Give a verbatim quotation of every record.

· · · · ·

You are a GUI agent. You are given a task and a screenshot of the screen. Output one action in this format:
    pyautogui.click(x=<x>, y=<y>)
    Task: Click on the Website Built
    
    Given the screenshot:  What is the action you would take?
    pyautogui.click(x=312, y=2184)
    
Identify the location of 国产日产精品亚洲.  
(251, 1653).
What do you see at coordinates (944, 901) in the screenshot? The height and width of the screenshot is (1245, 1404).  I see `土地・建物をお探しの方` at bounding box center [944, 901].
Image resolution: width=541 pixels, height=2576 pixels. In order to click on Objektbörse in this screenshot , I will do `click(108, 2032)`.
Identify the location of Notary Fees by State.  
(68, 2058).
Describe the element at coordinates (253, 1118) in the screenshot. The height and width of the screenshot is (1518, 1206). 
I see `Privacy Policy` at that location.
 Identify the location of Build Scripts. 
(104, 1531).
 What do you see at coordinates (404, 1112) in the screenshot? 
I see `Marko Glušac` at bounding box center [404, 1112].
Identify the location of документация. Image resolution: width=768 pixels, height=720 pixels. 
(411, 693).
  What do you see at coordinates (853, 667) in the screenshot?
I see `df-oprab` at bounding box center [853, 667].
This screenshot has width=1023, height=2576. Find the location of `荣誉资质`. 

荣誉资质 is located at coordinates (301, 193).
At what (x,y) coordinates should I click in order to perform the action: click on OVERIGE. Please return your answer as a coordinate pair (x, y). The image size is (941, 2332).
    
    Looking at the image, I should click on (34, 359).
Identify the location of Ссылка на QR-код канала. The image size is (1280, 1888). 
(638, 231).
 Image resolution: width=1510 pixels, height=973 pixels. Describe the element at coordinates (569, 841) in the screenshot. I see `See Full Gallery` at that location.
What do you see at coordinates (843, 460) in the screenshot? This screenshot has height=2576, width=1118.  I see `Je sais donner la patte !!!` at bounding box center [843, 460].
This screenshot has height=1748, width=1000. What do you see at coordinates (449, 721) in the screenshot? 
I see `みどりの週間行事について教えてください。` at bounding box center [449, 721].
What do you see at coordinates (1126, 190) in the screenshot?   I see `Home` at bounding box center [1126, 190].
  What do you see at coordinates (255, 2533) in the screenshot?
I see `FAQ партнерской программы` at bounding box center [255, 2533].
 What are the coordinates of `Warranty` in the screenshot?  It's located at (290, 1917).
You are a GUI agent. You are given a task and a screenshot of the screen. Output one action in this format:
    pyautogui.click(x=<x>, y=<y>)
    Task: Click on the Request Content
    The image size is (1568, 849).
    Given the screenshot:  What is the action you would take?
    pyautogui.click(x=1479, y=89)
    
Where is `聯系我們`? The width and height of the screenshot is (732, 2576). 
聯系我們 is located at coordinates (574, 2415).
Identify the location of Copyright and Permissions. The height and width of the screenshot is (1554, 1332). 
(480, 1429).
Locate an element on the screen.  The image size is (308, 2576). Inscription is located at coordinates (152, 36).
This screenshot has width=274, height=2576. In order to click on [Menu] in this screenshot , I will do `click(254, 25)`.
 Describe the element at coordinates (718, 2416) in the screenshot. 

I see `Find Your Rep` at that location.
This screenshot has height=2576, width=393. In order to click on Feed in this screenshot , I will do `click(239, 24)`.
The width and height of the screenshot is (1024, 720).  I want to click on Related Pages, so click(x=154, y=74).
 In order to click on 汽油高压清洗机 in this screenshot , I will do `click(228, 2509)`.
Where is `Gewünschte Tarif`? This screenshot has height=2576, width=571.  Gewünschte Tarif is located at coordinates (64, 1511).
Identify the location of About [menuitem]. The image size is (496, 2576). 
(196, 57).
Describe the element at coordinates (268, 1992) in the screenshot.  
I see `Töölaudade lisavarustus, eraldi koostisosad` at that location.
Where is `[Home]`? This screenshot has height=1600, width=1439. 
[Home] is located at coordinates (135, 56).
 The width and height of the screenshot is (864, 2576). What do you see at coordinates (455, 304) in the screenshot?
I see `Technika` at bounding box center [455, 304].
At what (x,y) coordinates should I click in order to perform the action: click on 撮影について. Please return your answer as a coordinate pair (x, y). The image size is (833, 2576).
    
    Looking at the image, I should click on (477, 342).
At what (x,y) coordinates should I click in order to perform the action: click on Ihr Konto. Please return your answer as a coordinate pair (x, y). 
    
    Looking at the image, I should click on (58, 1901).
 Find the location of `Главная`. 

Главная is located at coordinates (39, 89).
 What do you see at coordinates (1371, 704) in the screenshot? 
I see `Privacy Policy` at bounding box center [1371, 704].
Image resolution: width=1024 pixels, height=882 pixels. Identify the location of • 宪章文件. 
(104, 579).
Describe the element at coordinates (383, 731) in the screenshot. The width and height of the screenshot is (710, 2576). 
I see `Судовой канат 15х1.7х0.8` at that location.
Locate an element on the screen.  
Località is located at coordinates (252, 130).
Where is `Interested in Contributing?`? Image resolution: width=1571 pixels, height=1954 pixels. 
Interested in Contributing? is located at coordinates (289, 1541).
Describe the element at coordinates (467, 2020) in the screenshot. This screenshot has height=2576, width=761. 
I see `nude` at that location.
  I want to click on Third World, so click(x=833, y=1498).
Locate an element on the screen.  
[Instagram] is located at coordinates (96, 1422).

· · · · ·

> _Exercise answer_
You are a GUI agent. You are given a task and a screenshot of the screen. Output one action in this format:
    pyautogui.click(x=<x>, y=<y>)
    Task: Click on the Website Built
    
    Given the screenshot:  What is the action you would take?
    pyautogui.click(x=312, y=2184)
    
Identify the location of 国产日产精品亚洲.  
(251, 1653).
What do you see at coordinates (944, 901) in the screenshot? The height and width of the screenshot is (1245, 1404).  I see `土地・建物をお探しの方` at bounding box center [944, 901].
Image resolution: width=541 pixels, height=2576 pixels. In order to click on Objektbörse in this screenshot , I will do `click(108, 2032)`.
Identify the location of Notary Fees by State.  
(68, 2058).
Describe the element at coordinates (253, 1118) in the screenshot. The height and width of the screenshot is (1518, 1206). 
I see `Privacy Policy` at that location.
 Identify the location of Build Scripts. 
(104, 1531).
 What do you see at coordinates (404, 1112) in the screenshot? 
I see `Marko Glušac` at bounding box center [404, 1112].
Identify the location of документация. Image resolution: width=768 pixels, height=720 pixels. 
(411, 693).
  What do you see at coordinates (853, 667) in the screenshot?
I see `df-oprab` at bounding box center [853, 667].
This screenshot has width=1023, height=2576. Find the location of `荣誉资质`. 

荣誉资质 is located at coordinates (301, 193).
At what (x,y) coordinates should I click in order to perform the action: click on OVERIGE. Please return your answer as a coordinate pair (x, y). The image size is (941, 2332).
    
    Looking at the image, I should click on (34, 359).
Identify the location of Ссылка на QR-код канала. The image size is (1280, 1888). 
(638, 231).
 Image resolution: width=1510 pixels, height=973 pixels. Describe the element at coordinates (569, 841) in the screenshot. I see `See Full Gallery` at that location.
What do you see at coordinates (843, 460) in the screenshot? This screenshot has height=2576, width=1118.  I see `Je sais donner la patte !!!` at bounding box center [843, 460].
This screenshot has height=1748, width=1000. What do you see at coordinates (449, 721) in the screenshot? 
I see `みどりの週間行事について教えてください。` at bounding box center [449, 721].
What do you see at coordinates (1126, 190) in the screenshot?   I see `Home` at bounding box center [1126, 190].
  What do you see at coordinates (255, 2533) in the screenshot?
I see `FAQ партнерской программы` at bounding box center [255, 2533].
 What are the coordinates of `Warranty` in the screenshot?  It's located at (290, 1917).
You are a GUI agent. You are given a task and a screenshot of the screen. Output one action in this format:
    pyautogui.click(x=<x>, y=<y>)
    Task: Click on the Request Content
    The image size is (1568, 849).
    Given the screenshot:  What is the action you would take?
    pyautogui.click(x=1479, y=89)
    
Where is `聯系我們`? The width and height of the screenshot is (732, 2576). 
聯系我們 is located at coordinates (574, 2415).
Identify the location of Copyright and Permissions. The height and width of the screenshot is (1554, 1332). 
(480, 1429).
Locate an element on the screen.  The image size is (308, 2576). Inscription is located at coordinates (152, 36).
This screenshot has width=274, height=2576. In order to click on [Menu] in this screenshot , I will do `click(254, 25)`.
 Describe the element at coordinates (718, 2416) in the screenshot. 

I see `Find Your Rep` at that location.
This screenshot has height=2576, width=393. In order to click on Feed in this screenshot , I will do `click(239, 24)`.
The width and height of the screenshot is (1024, 720).  I want to click on Related Pages, so click(x=154, y=74).
 In order to click on 汽油高压清洗机 in this screenshot , I will do `click(228, 2509)`.
Where is `Gewünschte Tarif`? This screenshot has height=2576, width=571.  Gewünschte Tarif is located at coordinates (64, 1511).
Identify the location of About [menuitem]. The image size is (496, 2576). 
(196, 57).
Describe the element at coordinates (268, 1992) in the screenshot.  
I see `Töölaudade lisavarustus, eraldi koostisosad` at that location.
Where is `[Home]`? This screenshot has height=1600, width=1439. 
[Home] is located at coordinates (135, 56).
 The width and height of the screenshot is (864, 2576). What do you see at coordinates (455, 304) in the screenshot?
I see `Technika` at bounding box center [455, 304].
At what (x,y) coordinates should I click in order to perform the action: click on 撮影について. Please return your answer as a coordinate pair (x, y). The image size is (833, 2576).
    
    Looking at the image, I should click on (477, 342).
At what (x,y) coordinates should I click in order to perform the action: click on Ihr Konto. Please return your answer as a coordinate pair (x, y). 
    
    Looking at the image, I should click on (58, 1901).
 Find the location of `Главная`. 

Главная is located at coordinates (39, 89).
 What do you see at coordinates (1371, 704) in the screenshot? 
I see `Privacy Policy` at bounding box center [1371, 704].
Image resolution: width=1024 pixels, height=882 pixels. Identify the location of • 宪章文件. 
(104, 579).
Describe the element at coordinates (383, 731) in the screenshot. The width and height of the screenshot is (710, 2576). 
I see `Судовой канат 15х1.7х0.8` at that location.
Locate an element on the screen.  
Località is located at coordinates (252, 130).
Where is `Interested in Contributing?`? Image resolution: width=1571 pixels, height=1954 pixels. 
Interested in Contributing? is located at coordinates (289, 1541).
Describe the element at coordinates (467, 2020) in the screenshot. This screenshot has height=2576, width=761. 
I see `nude` at that location.
  I want to click on Third World, so click(x=833, y=1498).
Locate an element on the screen.  
[Instagram] is located at coordinates (96, 1422).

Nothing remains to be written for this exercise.